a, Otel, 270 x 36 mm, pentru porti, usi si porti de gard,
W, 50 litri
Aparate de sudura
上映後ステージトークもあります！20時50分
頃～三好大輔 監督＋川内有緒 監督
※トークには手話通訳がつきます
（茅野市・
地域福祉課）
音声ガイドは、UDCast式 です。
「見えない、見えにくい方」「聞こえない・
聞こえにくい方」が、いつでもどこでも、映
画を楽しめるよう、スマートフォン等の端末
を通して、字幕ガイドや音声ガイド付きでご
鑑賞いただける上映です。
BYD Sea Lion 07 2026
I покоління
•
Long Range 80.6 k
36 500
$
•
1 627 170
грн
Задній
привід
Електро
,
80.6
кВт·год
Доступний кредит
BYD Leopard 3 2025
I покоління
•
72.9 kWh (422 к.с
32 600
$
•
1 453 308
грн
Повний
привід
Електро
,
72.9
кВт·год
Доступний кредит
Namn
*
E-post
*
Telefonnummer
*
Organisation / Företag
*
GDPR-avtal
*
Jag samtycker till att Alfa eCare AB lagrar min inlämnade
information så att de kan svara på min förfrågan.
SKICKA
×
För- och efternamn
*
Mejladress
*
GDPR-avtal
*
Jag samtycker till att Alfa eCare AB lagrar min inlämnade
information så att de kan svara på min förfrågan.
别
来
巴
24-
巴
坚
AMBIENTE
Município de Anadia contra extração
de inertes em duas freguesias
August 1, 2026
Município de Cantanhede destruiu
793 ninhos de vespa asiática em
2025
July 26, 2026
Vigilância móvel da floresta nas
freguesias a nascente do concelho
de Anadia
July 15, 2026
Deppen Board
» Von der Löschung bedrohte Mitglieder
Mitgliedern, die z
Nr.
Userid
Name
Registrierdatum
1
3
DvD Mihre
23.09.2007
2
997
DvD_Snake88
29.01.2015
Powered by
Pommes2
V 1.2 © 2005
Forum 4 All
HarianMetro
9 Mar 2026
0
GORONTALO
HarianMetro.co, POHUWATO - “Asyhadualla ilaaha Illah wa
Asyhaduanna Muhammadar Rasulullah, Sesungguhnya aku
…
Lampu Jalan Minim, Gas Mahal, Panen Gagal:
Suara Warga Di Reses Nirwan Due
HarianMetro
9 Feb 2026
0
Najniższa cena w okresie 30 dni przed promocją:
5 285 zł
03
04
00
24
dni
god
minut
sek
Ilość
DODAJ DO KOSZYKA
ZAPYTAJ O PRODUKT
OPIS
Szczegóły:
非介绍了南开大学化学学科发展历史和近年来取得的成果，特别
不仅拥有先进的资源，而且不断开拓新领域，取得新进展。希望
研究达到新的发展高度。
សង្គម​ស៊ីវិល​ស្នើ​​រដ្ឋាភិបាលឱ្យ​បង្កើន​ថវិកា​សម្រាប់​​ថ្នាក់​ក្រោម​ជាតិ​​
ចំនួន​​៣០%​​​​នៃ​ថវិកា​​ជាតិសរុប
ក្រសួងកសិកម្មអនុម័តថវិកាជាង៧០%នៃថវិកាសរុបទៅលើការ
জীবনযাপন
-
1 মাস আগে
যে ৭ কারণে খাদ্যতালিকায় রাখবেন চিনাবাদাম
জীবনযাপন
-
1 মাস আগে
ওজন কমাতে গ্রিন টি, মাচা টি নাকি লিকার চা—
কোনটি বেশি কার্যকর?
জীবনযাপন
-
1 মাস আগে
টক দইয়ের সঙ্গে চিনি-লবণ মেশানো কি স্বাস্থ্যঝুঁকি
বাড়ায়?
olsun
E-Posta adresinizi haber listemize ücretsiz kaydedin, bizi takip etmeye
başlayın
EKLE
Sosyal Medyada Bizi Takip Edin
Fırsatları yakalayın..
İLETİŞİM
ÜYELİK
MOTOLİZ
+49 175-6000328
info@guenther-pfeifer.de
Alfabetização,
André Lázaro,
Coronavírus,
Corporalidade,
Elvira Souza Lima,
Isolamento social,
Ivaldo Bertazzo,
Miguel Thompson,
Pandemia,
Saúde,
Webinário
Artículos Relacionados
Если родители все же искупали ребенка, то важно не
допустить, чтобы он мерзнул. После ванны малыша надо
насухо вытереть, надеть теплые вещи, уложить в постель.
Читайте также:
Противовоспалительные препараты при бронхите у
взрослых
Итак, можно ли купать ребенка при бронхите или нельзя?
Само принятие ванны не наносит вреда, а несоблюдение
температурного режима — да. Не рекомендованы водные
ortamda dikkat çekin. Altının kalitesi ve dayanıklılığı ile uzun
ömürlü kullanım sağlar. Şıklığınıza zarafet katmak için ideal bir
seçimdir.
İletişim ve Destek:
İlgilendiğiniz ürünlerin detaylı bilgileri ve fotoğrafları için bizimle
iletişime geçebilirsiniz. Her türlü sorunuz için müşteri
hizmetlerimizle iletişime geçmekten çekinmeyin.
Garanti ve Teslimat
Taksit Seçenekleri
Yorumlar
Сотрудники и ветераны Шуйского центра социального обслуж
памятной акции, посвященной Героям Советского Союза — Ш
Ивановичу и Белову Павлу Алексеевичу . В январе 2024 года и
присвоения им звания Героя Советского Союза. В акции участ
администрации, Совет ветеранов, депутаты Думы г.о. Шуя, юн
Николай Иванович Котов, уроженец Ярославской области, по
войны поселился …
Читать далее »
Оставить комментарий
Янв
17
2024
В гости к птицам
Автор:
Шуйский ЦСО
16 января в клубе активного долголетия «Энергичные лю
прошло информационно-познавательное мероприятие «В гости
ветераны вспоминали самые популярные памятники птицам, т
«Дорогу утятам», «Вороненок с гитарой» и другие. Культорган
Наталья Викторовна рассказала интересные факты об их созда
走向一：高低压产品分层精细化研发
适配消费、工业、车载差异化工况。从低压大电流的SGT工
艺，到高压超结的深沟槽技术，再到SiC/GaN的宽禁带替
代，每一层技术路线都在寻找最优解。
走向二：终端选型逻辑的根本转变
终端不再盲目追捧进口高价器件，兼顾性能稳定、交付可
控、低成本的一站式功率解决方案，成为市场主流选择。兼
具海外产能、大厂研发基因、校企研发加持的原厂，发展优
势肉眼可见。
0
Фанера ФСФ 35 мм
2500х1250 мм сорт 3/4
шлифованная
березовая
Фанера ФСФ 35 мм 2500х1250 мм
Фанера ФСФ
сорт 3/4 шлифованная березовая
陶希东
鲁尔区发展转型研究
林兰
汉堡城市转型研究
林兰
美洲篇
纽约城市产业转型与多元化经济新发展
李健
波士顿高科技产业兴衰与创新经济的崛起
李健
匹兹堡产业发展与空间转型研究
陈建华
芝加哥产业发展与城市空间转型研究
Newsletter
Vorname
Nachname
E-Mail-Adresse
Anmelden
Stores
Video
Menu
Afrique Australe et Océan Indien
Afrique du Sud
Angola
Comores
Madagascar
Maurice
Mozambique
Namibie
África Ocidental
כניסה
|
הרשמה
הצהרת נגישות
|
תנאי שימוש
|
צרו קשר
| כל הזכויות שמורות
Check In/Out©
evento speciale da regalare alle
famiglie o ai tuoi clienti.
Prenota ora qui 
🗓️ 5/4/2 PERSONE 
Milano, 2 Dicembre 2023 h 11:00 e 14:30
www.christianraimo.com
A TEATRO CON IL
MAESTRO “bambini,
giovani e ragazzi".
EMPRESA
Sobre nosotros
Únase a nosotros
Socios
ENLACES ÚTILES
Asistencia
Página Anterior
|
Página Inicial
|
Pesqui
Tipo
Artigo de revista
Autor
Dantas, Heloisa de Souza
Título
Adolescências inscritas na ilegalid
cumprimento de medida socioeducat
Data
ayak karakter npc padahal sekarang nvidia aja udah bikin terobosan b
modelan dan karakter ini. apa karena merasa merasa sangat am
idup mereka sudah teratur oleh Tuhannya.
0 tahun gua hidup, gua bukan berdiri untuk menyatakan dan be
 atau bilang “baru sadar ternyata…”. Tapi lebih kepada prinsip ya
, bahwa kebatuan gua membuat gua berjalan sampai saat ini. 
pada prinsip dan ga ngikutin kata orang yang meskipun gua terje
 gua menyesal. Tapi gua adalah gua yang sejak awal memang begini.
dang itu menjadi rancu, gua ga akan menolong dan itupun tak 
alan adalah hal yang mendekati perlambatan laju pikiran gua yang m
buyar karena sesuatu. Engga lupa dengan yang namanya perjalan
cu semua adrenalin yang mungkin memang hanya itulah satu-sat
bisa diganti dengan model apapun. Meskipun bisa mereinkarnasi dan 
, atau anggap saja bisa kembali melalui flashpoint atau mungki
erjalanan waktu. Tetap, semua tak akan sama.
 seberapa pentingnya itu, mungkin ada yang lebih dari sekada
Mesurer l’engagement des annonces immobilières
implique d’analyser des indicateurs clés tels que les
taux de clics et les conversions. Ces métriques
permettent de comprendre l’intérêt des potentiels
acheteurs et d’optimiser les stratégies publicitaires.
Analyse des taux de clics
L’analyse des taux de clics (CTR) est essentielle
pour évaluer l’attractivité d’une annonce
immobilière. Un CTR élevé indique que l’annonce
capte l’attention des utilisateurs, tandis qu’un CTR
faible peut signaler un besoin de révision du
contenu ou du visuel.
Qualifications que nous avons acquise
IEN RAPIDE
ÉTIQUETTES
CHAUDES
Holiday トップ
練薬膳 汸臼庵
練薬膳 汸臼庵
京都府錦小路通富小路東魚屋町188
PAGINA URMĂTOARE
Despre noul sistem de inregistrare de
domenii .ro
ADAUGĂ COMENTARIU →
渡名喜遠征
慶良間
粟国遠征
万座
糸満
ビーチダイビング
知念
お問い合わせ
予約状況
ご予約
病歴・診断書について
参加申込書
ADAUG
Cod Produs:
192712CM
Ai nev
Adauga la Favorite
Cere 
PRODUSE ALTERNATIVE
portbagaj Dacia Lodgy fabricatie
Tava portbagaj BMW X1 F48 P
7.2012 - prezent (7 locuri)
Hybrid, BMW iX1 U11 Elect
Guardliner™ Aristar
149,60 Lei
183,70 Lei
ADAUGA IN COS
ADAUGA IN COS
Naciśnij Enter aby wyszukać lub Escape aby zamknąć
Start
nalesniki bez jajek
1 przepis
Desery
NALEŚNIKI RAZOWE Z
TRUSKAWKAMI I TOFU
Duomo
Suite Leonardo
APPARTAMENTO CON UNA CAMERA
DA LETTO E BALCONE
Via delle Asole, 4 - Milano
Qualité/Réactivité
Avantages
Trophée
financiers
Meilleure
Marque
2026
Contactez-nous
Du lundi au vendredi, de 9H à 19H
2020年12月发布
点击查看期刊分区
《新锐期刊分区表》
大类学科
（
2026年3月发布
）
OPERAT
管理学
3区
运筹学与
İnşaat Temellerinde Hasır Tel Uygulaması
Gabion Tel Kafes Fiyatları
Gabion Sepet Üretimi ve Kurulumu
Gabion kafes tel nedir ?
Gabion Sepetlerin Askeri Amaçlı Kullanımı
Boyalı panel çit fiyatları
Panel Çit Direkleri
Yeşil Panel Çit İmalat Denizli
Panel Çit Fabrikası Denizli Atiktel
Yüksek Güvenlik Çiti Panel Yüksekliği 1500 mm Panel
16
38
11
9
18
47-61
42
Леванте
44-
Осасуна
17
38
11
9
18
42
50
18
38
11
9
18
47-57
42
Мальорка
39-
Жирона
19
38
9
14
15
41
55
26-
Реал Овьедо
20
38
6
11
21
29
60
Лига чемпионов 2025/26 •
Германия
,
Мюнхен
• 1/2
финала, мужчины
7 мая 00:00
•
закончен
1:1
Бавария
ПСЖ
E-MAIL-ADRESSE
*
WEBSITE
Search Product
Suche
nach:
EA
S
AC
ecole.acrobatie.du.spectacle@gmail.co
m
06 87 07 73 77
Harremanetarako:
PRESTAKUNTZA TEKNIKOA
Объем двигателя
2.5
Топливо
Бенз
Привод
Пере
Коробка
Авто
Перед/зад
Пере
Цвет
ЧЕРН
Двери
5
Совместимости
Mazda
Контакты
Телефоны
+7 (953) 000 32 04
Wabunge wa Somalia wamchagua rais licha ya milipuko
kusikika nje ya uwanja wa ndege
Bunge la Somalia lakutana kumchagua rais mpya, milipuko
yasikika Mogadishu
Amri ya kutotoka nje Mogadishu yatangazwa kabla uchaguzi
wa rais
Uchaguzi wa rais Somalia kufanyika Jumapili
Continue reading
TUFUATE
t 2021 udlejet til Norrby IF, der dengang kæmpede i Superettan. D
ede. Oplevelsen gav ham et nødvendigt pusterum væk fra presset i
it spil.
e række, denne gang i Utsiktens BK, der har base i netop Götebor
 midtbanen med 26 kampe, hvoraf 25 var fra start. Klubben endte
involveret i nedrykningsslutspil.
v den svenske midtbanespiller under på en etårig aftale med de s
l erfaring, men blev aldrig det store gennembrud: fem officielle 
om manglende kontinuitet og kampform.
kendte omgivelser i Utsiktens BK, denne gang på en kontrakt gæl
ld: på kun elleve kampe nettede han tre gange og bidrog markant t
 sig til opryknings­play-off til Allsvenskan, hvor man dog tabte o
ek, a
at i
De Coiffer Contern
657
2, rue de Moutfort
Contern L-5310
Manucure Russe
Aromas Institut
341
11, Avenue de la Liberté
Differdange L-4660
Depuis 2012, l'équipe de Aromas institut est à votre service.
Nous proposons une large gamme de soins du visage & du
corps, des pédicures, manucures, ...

────

- _Instructions for the task_
From the records above, extract exactly and only the lines that begin at the line with "В гости к птицам" and stop after the line with "Check In/Out©".

- _Task result_
В гости к птицам
Автор:
Шуйский ЦСО
16 января в клубе активного долголетия «Энергичные лю
прошло информационно-познавательное мероприятие «В гости
ветераны вспоминали самые популярные памятники птицам, т
«Дорогу утятам», «Вороненок с гитарой» и другие. Культорган
Наталья Викторовна рассказала интересные факты об их созда
走向一：高低压产品分层精细化研发
适配消费、工业、车载差异化工况。从低压大电流的SGT工
艺，到高压超结的深沟槽技术，再到SiC/GaN的宽禁带替
代，每一层技术路线都在寻找最优解。
走向二：终端选型逻辑的根本转变
终端不再盲目追捧进口高价器件，兼顾性能稳定、交付可
控、低成本的一站式功率解决方案，成为市场主流选择。兼
具海外产能、大厂研发基因、校企研发加持的原厂，发展优
势肉眼可见。
0
Фанера ФСФ 35 мм
2500х1250 мм сорт 3/4
шлифованная
березовая
Фанера ФСФ 35 мм 2500х1250 мм
Фанера ФСФ
сорт 3/4 шлифованная березовая
陶希东
鲁尔区发展转型研究
林兰
汉堡城市转型研究
林兰
美洲篇
纽约城市产业转型与多元化经济新发展
李健
波士顿高科技产业兴衰与创新经济的崛起
李健
匹兹堡产业发展与空间转型研究
陈建华
芝加哥产业发展与城市空间转型研究
Newsletter
Vorname
Nachname
E-Mail-Adresse
Anmelden
Stores
Video
Menu
Afrique Australe et Océan Indien
Afrique du Sud
Angola
Comores
Madagascar
Maurice
Mozambique
Namibie
África Ocidental
כניסה
|
הרשמה
הצהרת נגישות
|
תנאי שימוש
|
צרו קשר
| כל הזכויות שמורות
Check In/Out©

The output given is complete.